40 convincing evidence would foreclose any possibility of bond. The IJ would then have no
reason to consider financial circumstances or alternatives to detention.
The government next submits that ordering consideration of these factors
interferes with the “‘broad discretion’” to be afforded an IJ in determining a
noncitizen’s eligibility for release on bond. Black Gov’t Br. at 39 (quoting Matter of
Guerra, 24 I. & N. Dec. at 40). An IJ, it says, may consider financial circumstances and
alternatives to detention, but has discretion to consider many different factors and “may
choose to give greater weight to one factor over others, as long as the decision is
reasonable.” Id. (quoting Matter of Guerra, 24 I. & N. Dec. at 40). We agree, and we do
not read the district court’s order as saying otherwise. The IJ does indeed have broad
discretion in setting terms and can exercise that discretion by considering a multitude of
relevant factors.
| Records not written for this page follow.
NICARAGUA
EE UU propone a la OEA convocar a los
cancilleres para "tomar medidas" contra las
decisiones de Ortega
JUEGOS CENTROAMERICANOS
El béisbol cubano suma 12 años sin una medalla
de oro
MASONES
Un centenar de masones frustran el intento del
Requiring that two of those factors be alternatives to detention and the
noncitizen’s ability to pay does nothing to constrain its discretion: the IJ is free to give as
much or as little weight to these factors as appropriate, as long as some weight is given,
and “as long as the decision is reasonable.” Matter of Guerra, 24 I. & N. Dec. at 40.
CONCLUSION
For the foregoing reasons, we conclude that the Fifth Amendment’s guarantee of
due process precludes a noncitizen’s unreasonably prolonged detention under section
1226(c) without a bond hearing. We further decide that the Mathews framework applies
when determining when and what additional procedural protections are due. In Black’s
case, the district court properly granted Black’s petition, required a bond hearing be
conducted, and further required the government to show at such a bond hearing, by
clear and convincing evidence, the need for Black’s continued detention. And it
correctly directed the IJ conducting Black’s bond hearing to consider his ability to pay
and alternative means of assuring his appearance. In G.M.’s case, the district court erred
41 by concluding that his prolonged detention comported with due process, denying his
petition, and failing to order a hearing.
We therefore AFFIRM the judgment of the district court in No. 20-3224, and we
REVERSE the judgment of the district court in No. 22-70.